══ Supplied information ══

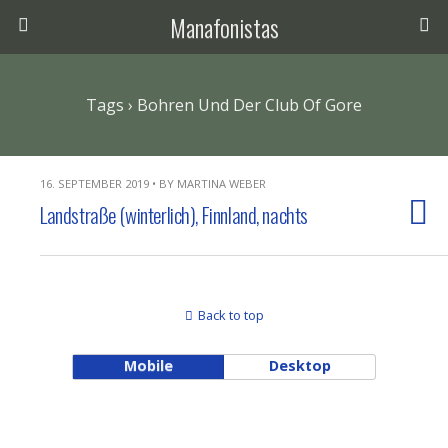
Manafonistas
Tags › Bohren Und Der Club Of Gore
16. SEPTEMBER 2019 • BY MARTINA WEBER
Landstraße (winterlich), Finnland, nachts
Back to top
Mobile
Desktop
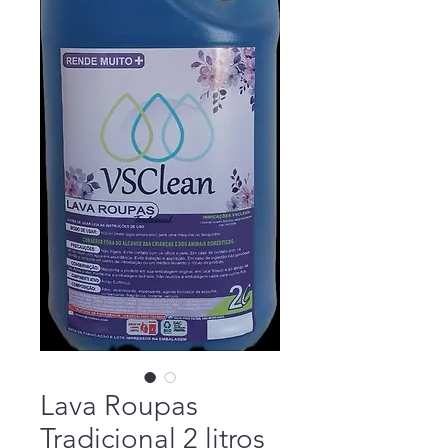
Lava Roupas
Tradicional 2 litros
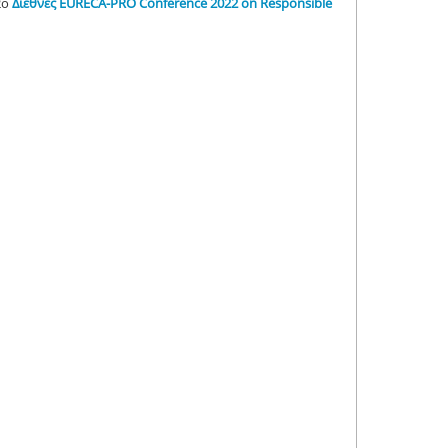
2ο
Διεθνές EURECA-PRO Conference 2022 on Responsible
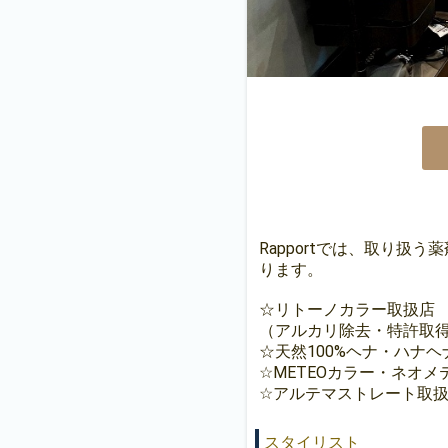
Rapportでは、取り
ります。
☆リトーノカラー取扱店
（アルカリ除去・特許取
☆天然100%ヘナ・ハナヘ
☆METEOカラー・ネオ
☆アルテマストレート取
スタイリスト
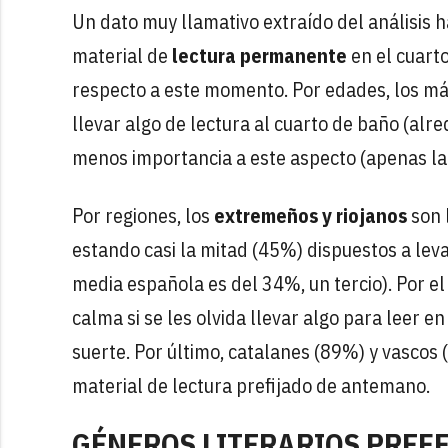
Un dato muy llamativo extraído del análisis h
material de
lectura permanente
en el cuarto
respecto a este momento. Por edades, los más
llevar algo de lectura al cuarto de baño (al
menos importancia a este aspecto (apenas la
Por regiones, los
extremeños y riojanos
son 
estando casi la mitad (45%) dispuestos a leva
media española es del 34%, un tercio). Por el
calma si se les olvida llevar algo para leer e
suerte. Por último, catalanes (89%) y vascos 
material de lectura prefijado de antemano.
GÉNEROS LITERARIOS PREFE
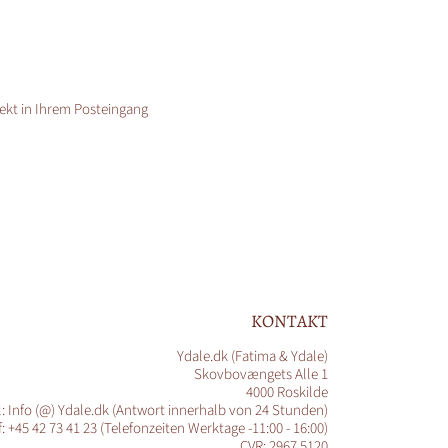
rekt in Ihrem Posteingang
KONTAKT
Ydale.dk (Fatima & Ydale)
Skovbovængets Alle 1
4000 Roskilde
l: Info (@) Ydale.dk (Antwort innerhalb von 24 Stunden)
f: +45 42 73 41 23 (Telefonzeiten Werktage -11:00 - 16:00)
CVR: 2967 5120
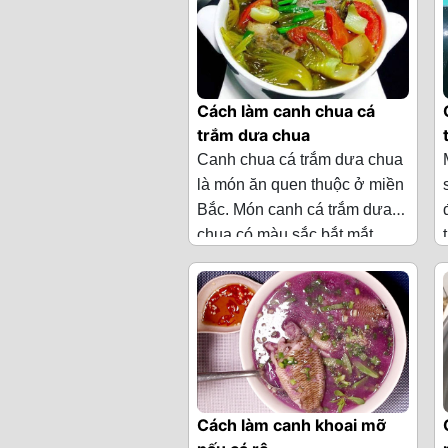
Cách làm canh chua cá
trắm dưa chua
Canh chua cá trắm dưa chua
là món ăn quen thuộc ở miền
Bắc. Món canh cá trắm dưa
chua có màu sắc bắt mắt
Nguyên liệu làm canh chua
cùng với vị chua của dưa cải,
cá trắm dưa chua
vị đậm đà của cá trắm, mang
hương vị đầy hấp dẫn. Đây
·
500 g cá trắm
chắc hẳn sẽ là món ăn thơm
·
300 g dưa cải
ngon, bổ dưỡng, phù hợp
chua
cho bữa cơm gia đình. Chấm
một miếng cá vào nước mắm
Cách làm canh khoai mỡ
·
2 quả cà chua, 1
ớt và ăn cùng cơm nóng sẽ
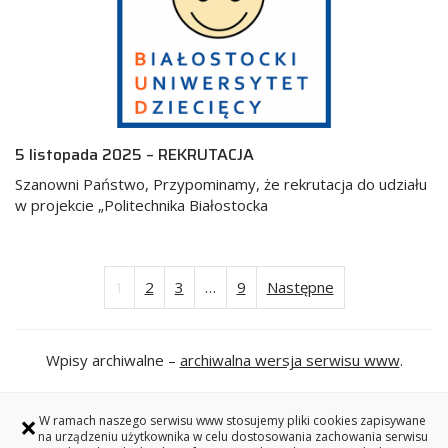
5 listopada 2025 – REKRUTACJA
Szanowni Państwo, Przypominamy, że rekrutacja do udziału
w projekcie „Politechnika Białostocka
1
2
3
…
9
Następne
Stronicowanie
wpisów
Wpisy archiwalne –
archiwalna wersja serwisu www
.
×
W ramach naszego serwisu www stosujemy pliki cookies zapisywane
na urządzeniu użytkownika w celu dostosowania zachowania serwisu
Redakcja serwisu www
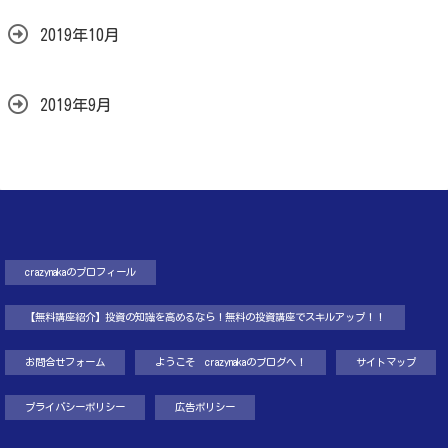
2019年10月
2019年9月
crazynakaのプロフィール
【無料講座紹介】投資の知識を高めるなら！無料の投資講座でスキルアップ！！
お問合せフォーム
ようこそ crazynakaのブログへ！
サイトマップ
プライバシーポリシー
広告ポリシー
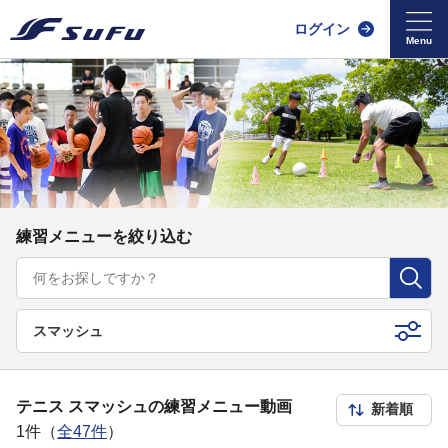
ログイン
練習メニューを絞り込む
スマッシュ
テニス スマッシュの練習メニュー動画
1件（
全47件
）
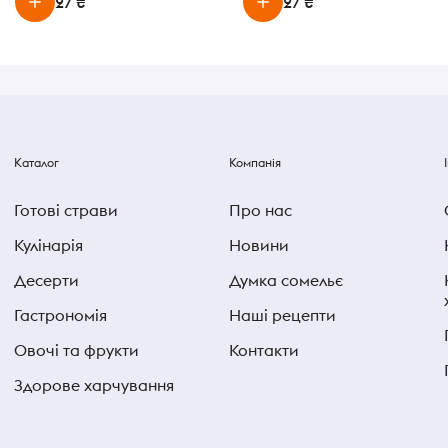
27 ₴
27 ₴
Каталог
Компанія
Готові страви
Про нас
Кулінарія
Новини
Десерти
Думка сомельє
Гастрономія
Наші рецепти
Овочі та фрукти
Контакти
Здорове харчування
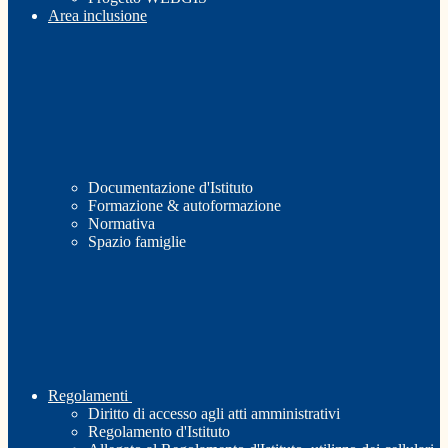
Area inclusione
Documentazione d'Istituto
Formazione & autoformazione
Normativa
Spazio famiglie
Regolamenti
Diritto di accesso agli atti amministrativi
Regolamento d'Istituto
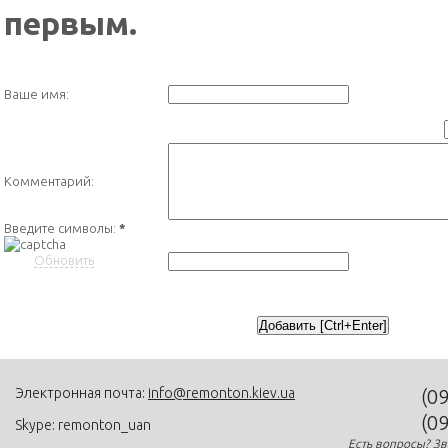
первым.
Ваше имя:
Комментарий:
Введите символы:
*
Обновить
Электронная почта:
info@remonton.kiev.ua
(0
(0
Skype: remonton_uan
Есть вопросы? Зв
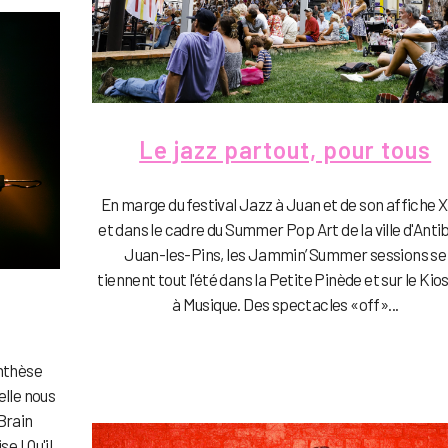
Le jazz partout, pour tous
En marge du festival Jazz à Juan et de son affiche 
et dans le cadre du Summer Pop Art de la ville d'Anti
Juan-les-Pins, les Jammin’ Summer sessions se
tiennent tout l'été dans la Petite Pinède et sur le Kio
à Musique. Des spectacles «off»...
enthèse
elle nous
Brain
e ! Qu'il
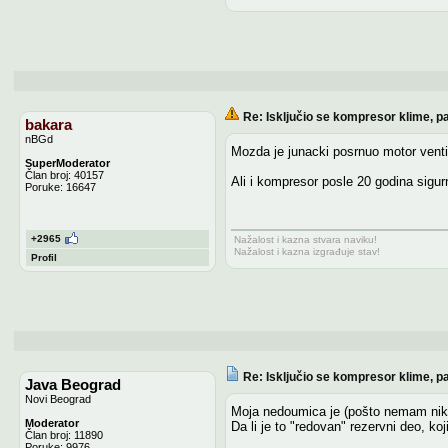
Re: Isključio se kompresor klime, pa
bakara
nBGd
Mozda je junacki posrnuo motor venti
SuperModerator
Član broj: 40157
Ali i kompresor posle 20 godina sigu
Poruke: 16647
+2965
Nažalost i kazna stvara naviku!
Nažalost i kazna izgrađuje stav!
Profil
Re: Isključio se kompresor klime, pa
Java Beograd
Novi Beograd
Moja nedoumica je (pošto nemam nikakv
Moderator
Da li je to "redovan" rezervni deo, ko
Član broj: 11890
Poruke: 9976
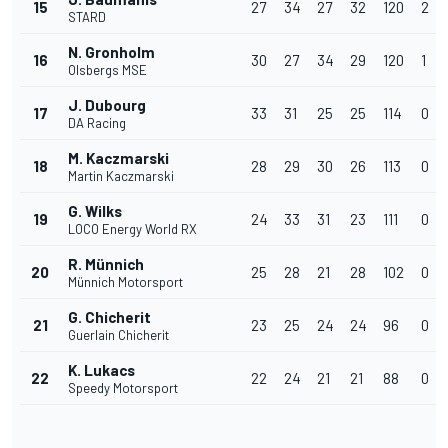
15
27
34
27
32
120
2
STARD
N. Gronholm
16
30
27
34
29
120
1
Olsbergs MSE
J. Dubourg
17
33
31
25
25
114
0
DA Racing
M. Kaczmarski
18
28
29
30
26
113
0
Martin Kaczmarski
G. Wilks
19
24
33
31
23
111
0
LOCO Energy World RX
R. Münnich
20
25
28
21
28
102
0
Münnich Motorsport
G. Chicherit
21
23
25
24
24
96
0
Guerlain Chicherit
K. Lukacs
22
22
24
21
21
88
0
Speedy Motorsport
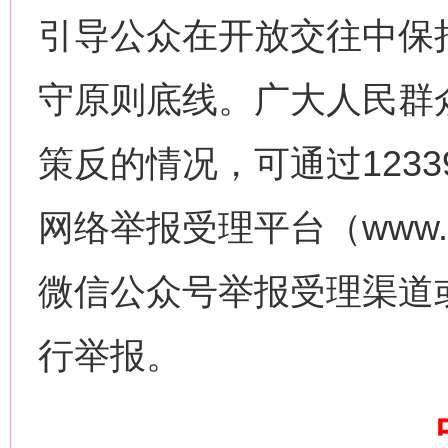
引导公众在开放交往中保
守原则底线。广大人民群
网上购药对药下症？
策反的情况，可通过123
网络举报受理平台（www.1
微信公众号举报受理渠道
行举报。
这是一记警钟！
谢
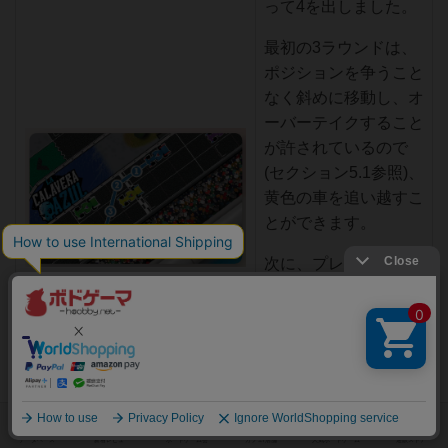
って4を出しました。
最初の3ラウンドは、
ポジションを争うこと
なく斜めに移動し、オ
ーバーテイクすること
が許されているので
(セクション5.1参照)、
黄色の車を追い越すこ
とができます。
次に、プレイヤーはポ
ジショントラックを更
新します。最初のラッ
プ中には、すべての車
が茶色の破線をカウン
トに入れる必要がある
ことを確認してくださ
い。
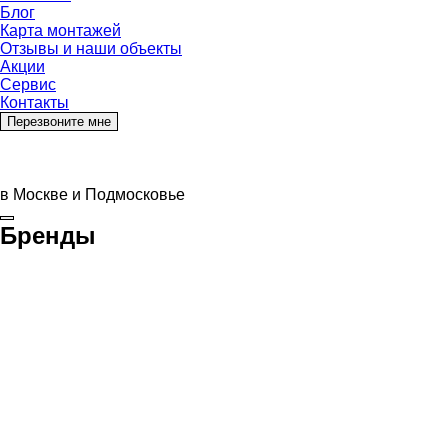
Блог
Карта монтажей
Отзывы и наши объекты
Акции
Сервис
Контакты
Перезвоните мне
в Москве и Подмосковье
Бренды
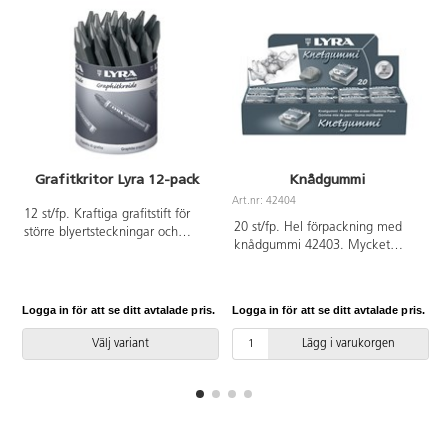
Grafitkritor Lyra 12-pack
Knådgummi
Art.nr: 42404
A
12 st/fp. Kraftiga grafitstift för
20 st/fp. Hel förpackning med
större blyertsteckningar och
knådgummi 42403. Mycket
skissering. Mått: ø 12 mm, längd
mjukt knådgummi av hög
120 mm. Konstnärsmaterial.
kvalitet. Används utöver att
radera också till effekter som
Logga in för att se ditt avtalade pris.
Logga in för att se ditt avtalade pris.
L
skuggor, uppmjukning av linjer
m.m. Bäst resultat på
Välj variant
Lägg i varukorgen
grafitpennor/-kritor samt torra
pasteller. Av naturgummi med
vegetabiliskt bindemedel. Mått:
B28xH30xD11 mm.
Konstnärsmaterial.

═══

Task details >> Reproduce all of the data exactly, omitting each picture it holds.

Your solution >>
Manafonistas
Tags › Bohren Und Der Club Of Gore
16. SEPTEMBER 2019 • BY MARTINA WEBER
Landstraße (winterlich), Finnland, nachts
Back to top
Mobile
Desktop
Lava Roupas
Tradicional 2 litros
2ο
Διεθνές EURECA-PRO Conference 2022 on Responsible
Rapportでは、取り
ります。
☆リトーノカラー取扱店
（アルカリ除去・特許取
☆天然100%ヘナ・ハナヘ
☆METEOカラー・ネオ
☆アルテマストレート取
スタイリスト
Un dato muy llamativo extraído del análisis h
material de
lectura permanente
en el cuarto
respecto a este momento. Por edades, los más
llevar algo de lectura al cuarto de baño (al
menos importancia a este aspecto (apenas la
Por regiones, los
extremeños y riojanos
son 
estando casi la mitad (45%) dispuestos a leva
media española es del 34%, un tercio). Por el
calma si se les olvida llevar algo para leer e
suerte. Por último, catalanes (89%) y vascos 
material de lectura prefijado de antemano.
GÉNEROS LITERARIOS PREFE
rekt in Ihrem Posteingang
KONTAKT
Ydale.dk (Fatima & Ydale)
Skovbovængets Alle 1
4000 Roskilde
l: Info (@) Ydale.dk (Antwort innerhalb von 24 Stunden)
f: +45 42 73 41 23 (Telefonzeiten Werktage -11:00 - 16:00)
CVR: 2967 5120
Cách làm canh chua cá
trắm dưa chua
Canh chua cá trắm dưa chua
là món ăn quen thuộc ở miền
Bắc. Món canh cá trắm dưa
chua có màu sắc bắt mắt
Nguyên liệu làm canh chua
cùng với vị chua của dưa cải,
cá trắm dưa chua
vị đậm đà của cá trắm, mang
hương vị đầy hấp dẫn. Đây
·
500 g cá trắm
chắc hẳn sẽ là món ăn thơm
·
300 g dưa cải
ngon, bổ dưỡng, phù hợp
chua
cho bữa cơm gia đình. Chấm
một miếng cá vào nước mắm
Cách làm canh khoai mỡ
·
2 quả cà chua, 1
ớt và ăn cùng cơm nóng sẽ
5 listopada 2025 – REKRUTACJA
Szanowni Państwo, Przypominamy, że rekrutacja do udziału
w projekcie „Politechnika Białostocka
1
2
3
…
9
Następne
Stronicowanie
wpisów
Wpisy archiwalne –
archiwalna wersja serwisu www
.
×
W ramach naszego serwisu www stosujemy pliki cookies zapisywane
na urządzeniu użytkownika w celu dostosowania zachowania serwisu
Redakcja serwisu www
2019年10月
2019年9月
crazynakaのプロフィール
【無料講座紹介】投資の知識を高めるなら！無料の投資講座でスキルアップ！！
お問合せフォーム
ようこそ crazynakaのブログへ！
サイトマップ
プライバシーポリシー
広告ポリシー
ログイン
練習メニューを絞り込む
スマッシュ
テニス スマッシュの練習メニュー動画
1件（
全47件
）
27 ₴
27 ₴
Каталог
Компанія
Готові страви
Про нас
Кулінарія
Новини
Десерти
Думка сомельє
Гастрономія
Наші рецепти
Овочі та фрукти
Контакти
Здорове харчування
Area inclusione
Documentazione d'Istituto
Formazione & autoformazione
Normativa
Spazio famiglie
Regolamenti
Diritto di accesso agli atti amministrativi
Regolamento d'Istituto
первым.
Ваше имя:
Комментарий:
Введите символы:
*
Обновить
Электронная почта:
info@remonton.kiev.ua
(0
(0
Skype: remonton_uan
Есть вопросы? Зв
Le jazz partout, pour tous
En marge du festival Jazz à Juan et de son affiche 
et dans le cadre du Summer Pop Art de la ville d'Anti
Juan-les-Pins, les Jammin’ Summer sessions se
tiennent tout l'été dans la Petite Pinède et sur le Kio
à Musique. Des spectacles «off»...
enthèse
elle nous
Brain
e ! Qu'il
Re: Isključio se kompresor klime, pa
bakara
nBGd
Mozda je junacki posrnuo motor venti
SuperModerator
Član broj: 40157
Ali i kompresor posle 20 godina sigu
Poruke: 16647
+2965
Nažalost i kazna stvara naviku!
Nažalost i kazna izgrađuje stav!
Profil
Re: Isključio se kompresor klime, pa
Java Beograd
Novi Beograd
Moja nedoumica je (pošto nemam nikakv
Moderator
Da li je to "redovan" rezervni deo, ko
Član broj: 11890
Poruke: 9976
15
27
34
27
32
120
2
STARD
N. Gronholm
16
30
27
34
29
120
1
Olsbergs MSE
J. Dubourg
17
33
31
25
25
114
0
DA Racing
M. Kaczmarski
18
28
29
30
26
113
0
Martin Kaczmarski
G. Wilks
19
24
33
31
23
111
0
LOCO Energy World RX
R. Münnich
20
25
28
21
28
102
0
Münnich Motorsport
G. Chicherit
21
23
25
24
24
96
0
Guerlain Chicherit
K. Lukacs
22
22
24
21
21
88
0
Speedy Motorsport
引导公众在开放交往中保
守原则底线。广大人民群
网上购药对药下症？
策反的情况，可通过123
网络举报受理平台（www.1
微信公众号举报受理渠道
行举报。
这是一记警钟！
谢
って4を出しました。
最初の3ラウンドは、
ポジションを争うこと
なく斜めに移動し、オ
ーバーテイクすること
が許されているので
(セクション5.1参照)、
黄色の車を追い越すこ
とができます。
次に、プレイヤーはポ
ジショントラックを更
新します。最初のラッ
プ中には、すべての車
が茶色の破線をカウン
トに入れる必要がある
ことを確認してくださ
い。
Блог
Карта монтажей
Отзывы и наши объекты
Акции
Сервис
Контакты
Перезвоните мне
в Москве и Подмосковье
Бренды
Grafitkritor Lyra 12-pack
Knådgummi
Art.nr: 42404
A
12 st/fp. Kraftiga grafitstift för
20 st/fp. Hel förpackning med
större blyertsteckningar och
knådgummi 42403. Mycket
skissering. Mått: ø 12 mm, längd
mjukt knådgummi av hög
120 mm. Konstnärsmaterial.
kvalitet. Används utöver att
radera också till effekter som
Logga in för att se ditt avtalade pris.
Logga in för att se ditt avtalade pris.
L
skuggor, uppmjukning av linjer
m.m. Bäst resultat på
Välj variant
Lägg i varukorgen
grafitpennor/-kritor samt torra
pasteller. Av naturgummi med
vegetabiliskt bindemedel. Mått:
B28xH30xD11 mm.
Konstnärsmaterial.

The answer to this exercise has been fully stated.